Baik Fils-Aimé maupun Conille tidak memberikan komentar mengenai gelombang kekerasan tersebut.
Conille awalnya menyatakan tindakan dewan sebagai ilegal, namun pada Selasa mengakui penunjukan Fils-Aimé dalam sebuah posting di platform media sosial X.
“(Saya) mengucapkan selamat sukses dalam memenuhi misi ini. Pada saat ini yang penting, kesatuan dan solidaritas diperlukan untuk negara kita. Hidup Haiti!” tulisnya. Fils-Aimé berjanji untuk bekerja dengan mitra internasional untuk mengembalikan perdamaian dan mengadakan pemilihan yang ditunggu-tunggu, sebuah sumpah yang juga dilakukan oleh pendahulunya.
Tetapi banyak warga Haiti, seperti Martha Jean-Pierre berusia 43 tahun, memiliki sedikit selera untuk pertarungan politik, yang menurut para ahli hanya memberikan geng lebih banyak kebebasan untuk terus memperluas kontrol mereka.
Jean-Pierre adalah salah satu dari mereka yang berani menjelajahi jalan-jalan Port-au-Prince pada hari Selasa untuk menjual pisang, wortel, kubis, dan kentang yang dia bawa dalam keranjang di kepalanya. Dia tidak punya pilihan, kata dia – menjual adalah satu-satunya cara dia bisa memberi makan anak-anaknya.
“Apa gunanya memiliki perdana menteri baru jika tidak ada keamanan, jika saya tidak bisa bergerak bebas dan menjual barang dagangan saya?” kata dia, menganggukkan ke keranjang sayurannya. “Ini adalah rekening bank saya. Inilah yang mengandalkan keluarga saya.”
Ini adalah kefrustrasian yang mengkhawatirkan bagi para pemain internasional seperti PBB dan AS yang telah mendorong penyelesaian damai di Haiti.

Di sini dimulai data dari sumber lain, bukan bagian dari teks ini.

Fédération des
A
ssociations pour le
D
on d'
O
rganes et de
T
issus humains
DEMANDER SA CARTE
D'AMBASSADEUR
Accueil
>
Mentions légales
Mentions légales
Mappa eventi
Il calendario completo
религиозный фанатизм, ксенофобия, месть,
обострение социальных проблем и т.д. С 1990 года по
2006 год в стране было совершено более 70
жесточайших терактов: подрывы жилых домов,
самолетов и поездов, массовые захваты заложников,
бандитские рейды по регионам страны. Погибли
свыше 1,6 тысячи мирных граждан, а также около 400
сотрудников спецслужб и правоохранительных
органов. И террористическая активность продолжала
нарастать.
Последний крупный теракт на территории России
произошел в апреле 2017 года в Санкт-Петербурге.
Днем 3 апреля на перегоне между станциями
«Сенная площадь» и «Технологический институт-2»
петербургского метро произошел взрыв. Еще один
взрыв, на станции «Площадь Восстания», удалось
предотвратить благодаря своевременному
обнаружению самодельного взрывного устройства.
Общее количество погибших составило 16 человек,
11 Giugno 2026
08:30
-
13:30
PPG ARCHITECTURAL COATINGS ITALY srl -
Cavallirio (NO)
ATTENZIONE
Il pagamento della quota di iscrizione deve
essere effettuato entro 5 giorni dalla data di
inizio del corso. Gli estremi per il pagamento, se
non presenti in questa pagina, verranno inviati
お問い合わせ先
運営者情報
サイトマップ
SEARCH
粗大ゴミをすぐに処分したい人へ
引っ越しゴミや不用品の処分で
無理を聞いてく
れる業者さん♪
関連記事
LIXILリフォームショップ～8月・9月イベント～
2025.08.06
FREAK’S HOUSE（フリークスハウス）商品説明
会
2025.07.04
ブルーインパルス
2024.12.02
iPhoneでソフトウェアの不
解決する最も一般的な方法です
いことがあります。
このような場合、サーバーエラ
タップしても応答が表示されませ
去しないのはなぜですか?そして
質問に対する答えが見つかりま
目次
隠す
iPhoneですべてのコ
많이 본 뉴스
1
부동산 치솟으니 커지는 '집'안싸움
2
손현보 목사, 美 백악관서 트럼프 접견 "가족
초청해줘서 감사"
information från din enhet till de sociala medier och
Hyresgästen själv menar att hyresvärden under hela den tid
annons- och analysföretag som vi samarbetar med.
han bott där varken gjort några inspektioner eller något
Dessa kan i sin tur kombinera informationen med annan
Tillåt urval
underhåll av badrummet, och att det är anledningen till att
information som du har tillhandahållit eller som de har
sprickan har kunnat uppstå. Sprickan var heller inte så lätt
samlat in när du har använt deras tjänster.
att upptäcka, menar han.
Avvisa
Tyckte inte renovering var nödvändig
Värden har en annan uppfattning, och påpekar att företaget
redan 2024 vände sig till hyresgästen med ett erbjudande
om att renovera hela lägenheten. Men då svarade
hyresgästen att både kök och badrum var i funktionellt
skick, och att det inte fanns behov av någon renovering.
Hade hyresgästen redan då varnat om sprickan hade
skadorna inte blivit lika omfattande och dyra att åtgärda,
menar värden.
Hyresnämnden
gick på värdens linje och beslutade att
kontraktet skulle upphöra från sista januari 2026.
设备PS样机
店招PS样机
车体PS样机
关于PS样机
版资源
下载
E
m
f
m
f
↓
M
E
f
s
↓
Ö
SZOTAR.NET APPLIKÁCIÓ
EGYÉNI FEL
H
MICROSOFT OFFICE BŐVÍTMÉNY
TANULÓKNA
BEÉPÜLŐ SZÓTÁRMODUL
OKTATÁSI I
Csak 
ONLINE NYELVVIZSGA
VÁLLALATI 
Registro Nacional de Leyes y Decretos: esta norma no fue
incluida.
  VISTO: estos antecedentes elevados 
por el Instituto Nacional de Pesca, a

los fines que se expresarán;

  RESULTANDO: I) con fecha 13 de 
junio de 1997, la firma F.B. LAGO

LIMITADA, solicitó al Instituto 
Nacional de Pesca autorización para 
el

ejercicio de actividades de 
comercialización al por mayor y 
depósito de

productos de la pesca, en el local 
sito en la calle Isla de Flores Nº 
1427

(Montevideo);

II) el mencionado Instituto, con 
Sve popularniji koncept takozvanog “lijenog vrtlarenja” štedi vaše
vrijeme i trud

Pada Selasa, Departemen Luar Negeri AS menyesalkan bahwa Conille dan dewan “tidak mampu melanjutkan dengan cara yang konstruktif” dan meminta Fils-Aimé dan dewan untuk menyediakan rencana tindakan yang jelas yang menjabarkan visi bersama tentang bagaimana menurunkan kekerasan dan membuka jalan bagi pemilu yang diadakan untuk “mencegah kemacetan lebih lanjut.”
“Kebutuhan akut dan mendesak rakyat Haiti menuntut bahwa pemerintahan transisi memprioritaskan tata kelola atas kepentingan pribadi bersaing para aktor politik,” tulisnya dalam sebuah pernyataan.